C’est la tendance que nous observons actuellement avec l’émergence de l’Automatic Machine Learning (AutoML). Le principe est donc simple : automatiser la mise en place de solution de ML et rendre trivial son utilisation. Inutile de dire que cela peut apparaitre comme une solution miracle. C’est pour cela que plusieurs acteurs majeurs proposent des solutions en ce sens, parmi lesquels GoogleMicrosoftH2O ou encore Dataiku. On dénote également un bon nombre de solutions open-source, comme TPOT,MLBoxauto-sklearnAuto-WEKA ou Auto-Keras, pour n’en citer que quelques-unes. La simplicité d’utilisation de l’AutoML est déconcertante : créer un modèle ne prend que quelques lignes de code, voir quelques clics seulement sur une interface dédiée, sans voire une ligne de code. Les techniques AutoML vont évaluer et tester différentes configurations, algorithmes, paramétrages et optimisations de manière intelligente en s’appuyant sur des techniques de pointe comme l’optimisation Bayésienne, l’apprentissage par renforcement ou la programmation génétique.

Chaque approche a ainsi ses caractéristiques et ses spécialités ; certaines abordent exclusivement le paramétrage de réseaux de neurones, quand d’autres fournissent un pipeline complet avec des algorithmes classiques de ML par exemple. La contrepartie principale de l’AutoML n’est autre que son besoin en ressources, temporelles comme matérielles. L’AutoML est en effet demandeur en puissance de calculs et/ou en temps (parfois plusieurs jours) pour préparer un modèle. Cependant, l’émergence des solutions Cloud à la demande, qui offrent un accès a de forte puissance de calcul selon le besoin, permet de pallier ce problème, moyennant finance. Mais à ce prix, le ML devient accessible à tous.

Va-t-on donc (déjà) vers la fin de la data science ?

Pour l’heure, non. Aussi performantes soient les méthodes d’AutoML, elles ne couvrent pas la totalité des challenges et besoins des data scientists. A commencer par la connaissance du métier, qui est clef dans la mise en place du ML, en particulier dans le choix de données et le rôle des modèles. Cette connaissance experte est nécessaire pour orienter et paramétrer correctement le ML en fonction du besoin, or, l’AutoML ne peut prendre en compte cette connaissance assez abstraite par lui-même. Une autre limite d’AutoML est sa faiblesse dans certains types de ML ; alors qu’il excelle dans la classification et la régression supervisée, les apprentissages non supervisés et/ou par renforcement sont plus délicats à automatiser. Enfin, certains types de données, en particulier complexes, sont particulièrement difficiles à considérer automatiquement et requièrent une forte expertise et préparation en amont. Ainsi, le rôle des data scientists reste essentiel dans de nombreux cas. De fait, l’AutoML est plutôt un outil complémentaire, c’est d’ailleurs ce qui est avancé par TPOT qui se présente comme l’assistant du data scientist. De plus, l’AutoML reste un formidable effort de démocratisation et est utilisable par tous les profils. Il est en effet parfaitement adapté pour essayer ou évaluer le ML, au travers de preuves de concept, et ce sans expertise. Mais la mise en place de la solution en production nécessitera toujours l’expertise de data scientists.
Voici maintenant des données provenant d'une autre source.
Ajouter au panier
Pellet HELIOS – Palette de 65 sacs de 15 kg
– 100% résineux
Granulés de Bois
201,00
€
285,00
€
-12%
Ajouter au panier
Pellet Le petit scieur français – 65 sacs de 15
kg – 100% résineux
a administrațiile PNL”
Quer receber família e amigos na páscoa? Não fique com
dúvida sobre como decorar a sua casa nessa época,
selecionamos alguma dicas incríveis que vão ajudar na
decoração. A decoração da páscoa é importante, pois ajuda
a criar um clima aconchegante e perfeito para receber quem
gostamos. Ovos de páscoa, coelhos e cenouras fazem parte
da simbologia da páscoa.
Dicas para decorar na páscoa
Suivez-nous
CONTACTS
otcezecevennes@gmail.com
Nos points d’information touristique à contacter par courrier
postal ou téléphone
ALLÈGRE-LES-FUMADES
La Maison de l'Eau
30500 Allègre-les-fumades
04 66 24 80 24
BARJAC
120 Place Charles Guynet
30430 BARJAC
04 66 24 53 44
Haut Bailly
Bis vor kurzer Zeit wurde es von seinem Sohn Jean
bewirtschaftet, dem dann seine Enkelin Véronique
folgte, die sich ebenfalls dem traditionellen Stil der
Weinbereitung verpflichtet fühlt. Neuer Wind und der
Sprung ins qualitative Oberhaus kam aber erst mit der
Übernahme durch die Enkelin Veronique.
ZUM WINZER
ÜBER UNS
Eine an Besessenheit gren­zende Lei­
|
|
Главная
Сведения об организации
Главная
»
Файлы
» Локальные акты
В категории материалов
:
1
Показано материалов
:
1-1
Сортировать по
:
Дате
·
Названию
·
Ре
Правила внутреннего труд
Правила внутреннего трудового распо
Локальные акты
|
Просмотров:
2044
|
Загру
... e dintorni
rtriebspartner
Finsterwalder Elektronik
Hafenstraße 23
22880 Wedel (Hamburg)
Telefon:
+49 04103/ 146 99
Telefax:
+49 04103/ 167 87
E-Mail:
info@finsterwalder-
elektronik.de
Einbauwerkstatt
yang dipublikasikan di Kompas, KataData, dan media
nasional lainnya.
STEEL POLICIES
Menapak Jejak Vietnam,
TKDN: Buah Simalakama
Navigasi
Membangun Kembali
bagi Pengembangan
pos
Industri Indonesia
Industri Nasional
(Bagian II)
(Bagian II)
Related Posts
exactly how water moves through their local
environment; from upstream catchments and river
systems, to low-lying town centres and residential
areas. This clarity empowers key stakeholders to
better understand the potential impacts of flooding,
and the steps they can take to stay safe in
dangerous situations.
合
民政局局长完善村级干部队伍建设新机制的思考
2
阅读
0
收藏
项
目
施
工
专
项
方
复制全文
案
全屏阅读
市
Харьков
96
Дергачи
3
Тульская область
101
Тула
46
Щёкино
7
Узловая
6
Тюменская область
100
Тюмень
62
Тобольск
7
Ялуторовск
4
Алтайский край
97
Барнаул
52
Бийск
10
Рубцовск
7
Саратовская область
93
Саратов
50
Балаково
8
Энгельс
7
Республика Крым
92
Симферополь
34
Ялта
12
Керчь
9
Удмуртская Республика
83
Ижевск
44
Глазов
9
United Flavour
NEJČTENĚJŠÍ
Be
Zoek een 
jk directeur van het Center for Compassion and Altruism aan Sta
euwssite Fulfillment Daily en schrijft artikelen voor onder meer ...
L’AutoML ne va pas remplacer la data science, mais va l’enrichir. Son accessibilité lui permet de faciliter et d’accélérer la mise en place de solution de ML. Le ML, et plus généralement l’IA, progresse déjà (très) rapidement, et l’AutoML ne va qu’accentuer cette émergence. C’est une technologie prometteuse qui a encore du chemin devant elle ; et il convient de la surveiller, car nul doute qu’elle sera au cœur de la démocratisation de l’IA dans l’ensemble de la société.